-- Task prompt --
From the line containing "estableció, con carácter" to the final line of the entries, every line is to be reproduced exactly; no other line belongs in the output.

Records from a dataset:
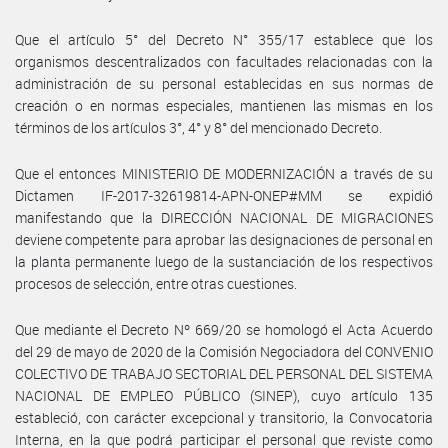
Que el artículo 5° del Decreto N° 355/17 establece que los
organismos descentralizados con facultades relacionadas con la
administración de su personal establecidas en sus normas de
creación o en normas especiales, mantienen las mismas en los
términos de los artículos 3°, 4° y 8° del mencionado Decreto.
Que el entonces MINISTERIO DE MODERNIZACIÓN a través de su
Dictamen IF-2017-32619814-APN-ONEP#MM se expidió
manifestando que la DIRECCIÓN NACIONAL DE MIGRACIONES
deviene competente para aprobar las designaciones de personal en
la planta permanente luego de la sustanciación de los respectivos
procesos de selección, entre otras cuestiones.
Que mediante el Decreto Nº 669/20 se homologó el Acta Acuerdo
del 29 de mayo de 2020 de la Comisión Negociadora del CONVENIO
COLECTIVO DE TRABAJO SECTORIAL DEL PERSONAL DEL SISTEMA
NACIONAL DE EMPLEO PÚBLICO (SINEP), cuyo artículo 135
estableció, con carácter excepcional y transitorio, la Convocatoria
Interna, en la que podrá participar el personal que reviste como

-- Your response --
estableció, con carácter excepcional y transitorio, la Convocatoria
Interna, en la que podrá participar el personal que reviste como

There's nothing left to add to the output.